About the role of the Church, in general, bishops, priests, consecrated women and men supported the demonstrators. However, there were specific cases in which some [priests and prelates] moderated their criticism or openly supported the authorities, inspired by their sympathy for the [Sandinista] party and by significant concessions made to their parishes and dioceses.

In any case, the Church “began to pay the price for its involvement with the demonstrators as soon as the protests began,” Diego points out. For example, “there is evidence of constant harassment of spiritual leaders, spying on religious services, restrictions on visas for foreign missionaries, reduction of subsidies for Catholic works (such as schools and social programs), direct attacks against infrastructure (such as the desecration of temples) and on the integrity of clerics (some of them injured).”

Increased Repression
Last year, Ortega called the bishops “children of the devil,” “terrorists,” and “foreign agents,” accusing them of propagating a “false Christianity.” He even ordered a police booth to be placed in the street in front of the residence of the cardinal and archbishop of Managua, Leopoldo Brenes Solorzano.

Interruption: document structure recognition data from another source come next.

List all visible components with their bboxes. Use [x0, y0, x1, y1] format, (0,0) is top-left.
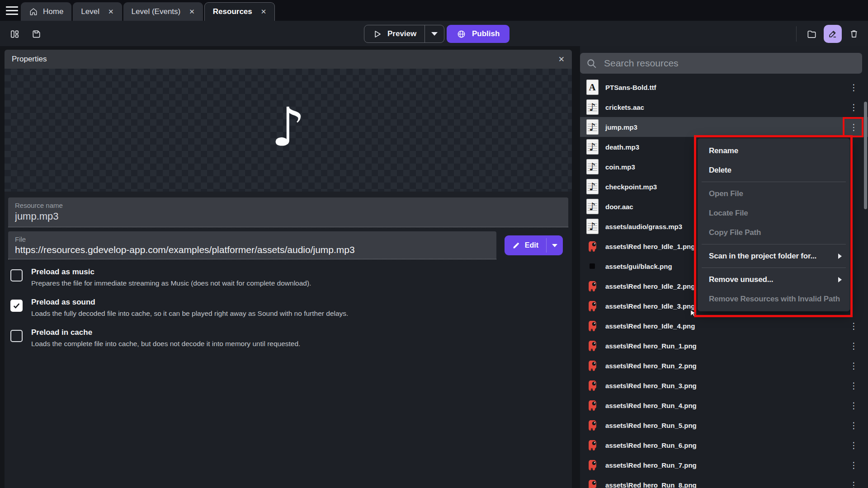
menu-item-label: Scan in the project folder for... [709, 252, 816, 261]
tab-label: Resources [213, 7, 252, 16]
open-folder-button[interactable] [803, 26, 820, 42]
menu-item-label: Open File [709, 189, 743, 198]
tab-close-icon[interactable]: ✕ [189, 8, 195, 16]
checkbox-unchecked[interactable] [10, 330, 23, 342]
menu-item-rename[interactable]: Rename [698, 141, 850, 160]
toolbar-left-group [6, 26, 44, 42]
file-label: File [15, 235, 490, 243]
resource-row[interactable]: assets\Red hero_Run_2.png⋮ [580, 356, 868, 375]
kebab-menu-icon[interactable]: ⋮ [849, 381, 858, 390]
hamburger-menu-icon[interactable] [0, 0, 21, 21]
kebab-menu-icon[interactable]: ⋮ [849, 441, 858, 450]
menu-item-delete[interactable]: Delete [698, 160, 850, 180]
tab-close-icon[interactable]: ✕ [108, 8, 114, 16]
kebab-menu-icon[interactable]: ⋮ [849, 342, 858, 350]
menu-divider [702, 244, 846, 244]
menu-item-remove-resources-with-invalid-path: Remove Resources with Invalid Path [698, 289, 850, 309]
preload-option-desc: Loads the complete file into cache, but … [31, 340, 300, 348]
toolbar-divider [796, 26, 797, 42]
resource-row[interactable]: assets\Red hero_Run_8.png⋮ [580, 475, 868, 488]
kebab-menu-icon[interactable]: ⋮ [849, 103, 858, 112]
kebab-menu-icon[interactable]: ⋮ [849, 421, 858, 430]
tab-close-icon[interactable]: ✕ [261, 8, 267, 16]
resource-row[interactable]: assets\Red hero_Idle_4.png⋮ [580, 316, 868, 336]
resource-name: checkpoint.mp3 [605, 183, 657, 191]
checkbox-unchecked[interactable] [10, 269, 23, 282]
scrollbar-thumb[interactable] [864, 102, 867, 209]
preload-option-preload-in-cache: Preload in cacheLoads the complete file … [10, 328, 561, 348]
menu-divider [702, 182, 846, 182]
mouse-cursor [689, 309, 698, 318]
close-icon[interactable]: ✕ [558, 55, 565, 64]
resource-row[interactable]: assets\Red hero_Run_1.png⋮ [580, 336, 868, 356]
resource-name: assets\Red hero_Run_3.png [605, 382, 697, 389]
submenu-arrow-icon [838, 277, 842, 282]
resource-row[interactable]: assets\Red hero_Run_5.png⋮ [580, 415, 868, 435]
tab-resources[interactable]: Resources✕ [204, 2, 275, 21]
kebab-menu-icon[interactable]: ⋮ [849, 461, 858, 469]
edit-mode-button[interactable] [824, 25, 842, 43]
edit-options-dropdown[interactable] [547, 235, 563, 255]
resource-row[interactable]: assets\Red hero_Run_7.png⋮ [580, 455, 868, 475]
globe-icon [457, 29, 466, 39]
publish-button[interactable]: Publish [447, 25, 509, 43]
chevron-down-icon [552, 244, 557, 247]
preload-option-preload-as-sound: Preload as soundLoads the fully decoded … [10, 298, 561, 318]
file-field[interactable]: File https://resources.gdevelop-app.com/… [8, 231, 496, 259]
red-hero-sprite-icon [585, 479, 599, 488]
menu-item-remove-unused[interactable]: Remove unused... [698, 270, 850, 289]
kebab-menu-icon[interactable]: ⋮ [849, 123, 858, 131]
kebab-menu-icon[interactable]: ⋮ [849, 401, 858, 410]
edit-split-button: Edit [505, 235, 563, 255]
project-manager-button[interactable] [6, 26, 23, 42]
preload-option-text: Preload as musicPrepares the file for im… [31, 267, 311, 287]
red-hero-sprite-icon [585, 300, 599, 312]
resource-name-field[interactable]: Resource name jump.mp3 [8, 197, 568, 227]
edit-button[interactable]: Edit [505, 235, 546, 255]
resource-row[interactable]: ♪crickets.aac⋮ [580, 97, 868, 117]
resource-name: assets\Red hero_Run_1.png [605, 342, 697, 350]
home-icon [29, 7, 38, 16]
resource-row[interactable]: APTSans-Bold.ttf⋮ [580, 77, 868, 97]
preload-option-text: Preload as soundLoads the fully decoded … [31, 298, 348, 318]
preview-split-button: Preview [364, 25, 444, 43]
menu-item-label: Copy File Path [709, 228, 761, 237]
search-input[interactable]: Search resources [580, 53, 862, 74]
resource-row[interactable]: assets\Red hero_Run_3.png⋮ [580, 375, 868, 395]
tab-level-events[interactable]: Level (Events)✕ [123, 2, 203, 21]
resource-name: assets\Red hero_Run_8.png [605, 481, 697, 488]
save-button[interactable] [28, 26, 44, 42]
tab-home[interactable]: Home [21, 2, 71, 21]
delete-button[interactable] [846, 26, 862, 42]
kebab-menu-icon[interactable]: ⋮ [849, 361, 858, 370]
audio-file-icon: ♪ [585, 99, 599, 115]
resource-name-label: Resource name [15, 202, 561, 209]
checkbox-checked[interactable] [10, 300, 23, 312]
resource-row[interactable]: ♪jump.mp3⋮ [580, 117, 868, 137]
music-note-icon: ♪ [271, 100, 305, 154]
resource-row[interactable]: assets\Red hero_Run_4.png⋮ [580, 395, 868, 415]
preview-button[interactable]: Preview [364, 25, 425, 42]
layout-panels-icon [9, 29, 20, 39]
menu-divider [702, 267, 846, 268]
preload-options: Preload as musicPrepares the file for im… [10, 267, 561, 348]
kebab-menu-icon[interactable]: ⋮ [849, 322, 858, 330]
menu-item-scan-in-the-project-folder-for[interactable]: Scan in the project folder for... [698, 246, 850, 266]
audio-file-icon: ♪ [585, 159, 599, 174]
pencil-icon [512, 241, 520, 249]
resource-name: assets\Red hero_Run_2.png [605, 362, 697, 370]
preload-option-preload-as-music: Preload as musicPrepares the file for im… [10, 267, 561, 287]
resource-name: coin.mp3 [605, 163, 635, 171]
preview-options-dropdown[interactable] [425, 25, 444, 42]
resource-name: crickets.aac [605, 103, 644, 111]
kebab-menu-icon[interactable]: ⋮ [849, 481, 858, 488]
kebab-menu-icon[interactable]: ⋮ [849, 83, 858, 92]
tab-level[interactable]: Level✕ [73, 2, 122, 21]
pencil-icon [828, 29, 838, 39]
red-hero-sprite-icon [585, 399, 599, 412]
preload-option-label: Preload as sound [31, 298, 348, 307]
resource-name: assets\Red hero_Run_7.png [605, 461, 697, 469]
menu-item-label: Rename [709, 146, 738, 155]
resource-row[interactable]: assets\Red hero_Run_6.png⋮ [580, 435, 868, 455]
resource-name: assets\Red hero_Idle_4.png [605, 322, 695, 330]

“The actions against the Church draw attention for their symbolic, political and social power,” Diego says. “Each attack on the Church demonstrates the lack of restraint by the authorities in the reprisals against all opponents. It is not correct and it is simplistic to say that since 2007 there has been an alliance between the Catholic bishops and Ortega, just because the government banned therapeutic abortion. The Church in Nicaragua has always viewed Ortega with suspicion, and there is ample documentation and solid evidence in this regard.”

“Today, far from becoming demobilized in the face of increased repression, the Church has transformed its struggles by adopting a new approach: it is still a critical voice, but it has shifted its field of action to a domain where it can more easily defeat the authorities.”

And what domain is this? Despite explicitly forbidden demonstrations in public space, “priests continue to admit this type of protest in churches,” Diego assures. Likewise, “influential priests and bishops persist in their criticism of the political system,” while “pastoral letters, tweets, communiqués and Sunday sermons in the pulpits denounce authoritarianism and highlight the need to give Nicaraguans a voice and rights.”

“Lay Nicaraguans also turn to the liturgy to protest. Symbols of resistance are often used, for example, on altars to the Virgin Mary.” After a fire destroyed a venerated Crucifix in the Chapel of the Blood of Christ in Managua, Cardinal Brenes condemned a “premeditated terrorist attack.”

The prelate left the burned image “as an eloquent symbol of aggression against the Church,” Diego stressed, noting that “this kind of language is subversive by nature and encourages Nicaraguans (who understand it perfectly).”

The Church “is obviously cautious, trying to avoid repression and frontal accusations, but it continues to influence, and not only symbolically,” Diego says.

“Several priests organize meetings of opposition groups in their parishes and communities, while others facilitate the exile of young people persecuted” by a president who still identifies as Catholic [in 2005, Ortega and his companion of many years, Rosario Murilo, were married by the Church in a ceremony presided over by the late Cardinal Miguel Obando y Bravo], but who has moved closer to neo-Pentecostal evangelicals-the fastest growing religious group-in a “strategic alliance purely for political purposes.”